Foi no tempo da grande seca que muita gente descobriu que os canais que deságuam nos grandes rios de São Paulo são, na verdade, cursos de água que foram enterrados e transformados em tubulações de esgoto. Há centenas de córregos e pequenos rios por baixo da cidade e, se é assim, por que faltava água nas torneiras? Foi quando desconfiei que sim, havia um rio atrás do meu quarto. Não fica exatamente embaixo da janela, mas, se não houvesse tantas construções, seria visível do meu quarto. Comecei a busca por aquele rio, em verdade um córrego, o Água Preta. Consultei os mais velhos, poucos do meu tempo de garoto estavam vivos, mas, mesmo assim, colhi informações importantes. Descobri mais ou menos onde nasciam e por onde corriam as águas pretas. Daí por diante bastava caminhar e imaginar. Repetidas vezes percorri o caminho das águas pretas, do fim para o começo, do começo para fim, trechos intermediários: sempre imaginando como era o local nos primórdios do bairro e da cidade.

 

Não fui o único a buscar a água preta. Outros – mais organizados e mais práticos – fizeram o que eu gostaria de ter feito: abriram as nascentes do córrego. Construíram pequenos lagos em praças, colocaram peixes, numa viela instalaram uma torneira que serve principalmente para quem mora nas ruas. Hoje é possível tocar a água preta. A água faltava nas torneiras das casas, mas corria nas nascentes libertadas. Quem abriu as nascentes do córrego da Água Preta? Teriam sido garotos que cresceram ouvindo histórias dos antigos, como eu? Garotos que tinham o rio atrás do quarto?

 

Com o tempo, algumas informações e caminhadas – há coisas que só conhece quem anda a pé – fui percebendo resquícios dos rios canalizados de São Paulo. Escadões, vielas e canteiros no centro de avenidas costumam esconder rios e nascentes. Quem caminha por esses locais se depara com umidade no concreto, mesmo em dias secos: é um indício da presença das águas. Aí basta parar, contemplar e imaginar a passagem dos rios e córregos. No caso do Água Preta, além da umidade perene, perto das nascentes; é possível observar a passagem das águas em dois pontos em que elas correm por baixo de grades, para que saiam sem causar maiores estragos nos dias de chuva. Às vezes eu vou até aquelas grades e fico observando a passagem das águas. Deve ser uma cena estranha.
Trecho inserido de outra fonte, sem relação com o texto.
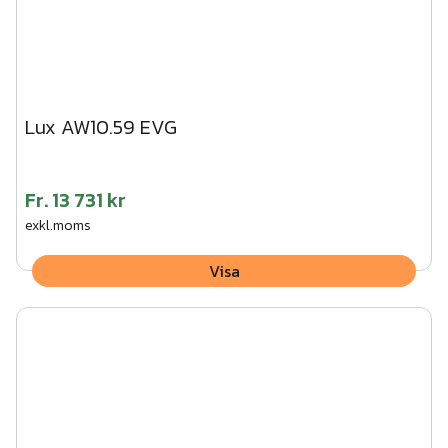
Lux AW10.59 EVG
Fr.
13 731 kr
exkl.moms
Visa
Os antigos observavam as águas pretas de cima da “pontinha”. Eu observo as águas pretas de cima de grades. “O que ele está procurando no esgoto” – deve pensar quem presencia a cena.

 

Às vezes brinco dizendo que, se um dia for a uma sessão de psicanálise, quando me pedirem para contar por que estou ali, vou explicar que nasci próximo a um córrego canalizado, que não cheguei a conhecer, mas percorre minha imaginação desde pequeno, córrego que em dois pontos pode ser observado debaixo de grades. Sinto que tenho alguma coisa a ver com o Água Preta. Também fui canalizado, também sou subterrâneo, também sou ignorado, também percorro da Vila Anglo e, sobretudo, queria transbordar. É porque me sinto um pouco como aquele rio que passei a ter outra relação com os transbordamentos dele, que é quando a água preta se revolta e retoma territórios. Não digo que me alegro com as enchentes, mas confesso que mais de uma vez saí caminhando na chuva para ver as águas tomando as ruas.

 

Não cheguei a fazer sessões de psicanálise para dizer que nasci perto de um rio canalizado, que só conheci depois de homem feito; mas quando acordo angustiado, antes de trabalhar eu caminho até as nascentes abertas do Água Preta. Tocar as águas geladas revigora. Só que observar o córrego nascendo livre e correndo para baixo do asfalto é triste. O percurso de quase cinco quilômetros por dentro da tubulação, junto com o esgoto, lembra a minha vida profissional. Como eu disse, me sinto meio canalizado. Daí a alegria com os transbordamentos do Água Preta.

 

Não cheguei a fazer sessões de psicanálise, mas quando fizer vou comentar que os grandes escritores têm suas cidades, mas também seus rios. Penso no Paraná e em Domingos Pellegrini [1]. Penso no Guaíba e em Moacy Scliar [2]. Eu que sou um escritor canalizado, não tenho um rio para chamar de meu, apesar de viver entre o Pinheiros e o Tietê, mas me sinto como o Água Preta. O córrego é um irmão para mim.

 

Depois que descobri nascentes e trilhas do Água Preta, conheci o seu córrego irmão, o Água Branca, que desce por baixo da avenida Sumaré. Curiosidade: as águas brancas correm no bairro nobre, as águas pretas correm no bairro em que moravam os operários. Água Preta e Água Branca foram canalizados e deságuam no Tietê, depois de passarem perto do estádio do Palmeiras. É exatamente naquela região que as águas se revoltam, transbordam e retomam territórios. Também naquela região fica o Sesc Pompéia. Há quem diga que o riacho preto que decorra um dos saguões do Sesc Pompéia é uma referência ao Água Preta – essa eu já não sei dizer se li em algum lugar, se ouvi dos antigos, ou se inventei, mas não importa.

 

É também perto do Sesc Pompéia que fica um dos pontos em que é possível ver as águas pretas correndo debaixo de grades. Ao lado há uma placa em que se lê: “Atenção sr. Motorista, em caso de chuva retire seu veículo. Perigo de enchente.” Ali as águas às vezes escapam das grades e carregam tudo. Ali costumo observar a passagem do córrego, como se fosse uma “pontinha”.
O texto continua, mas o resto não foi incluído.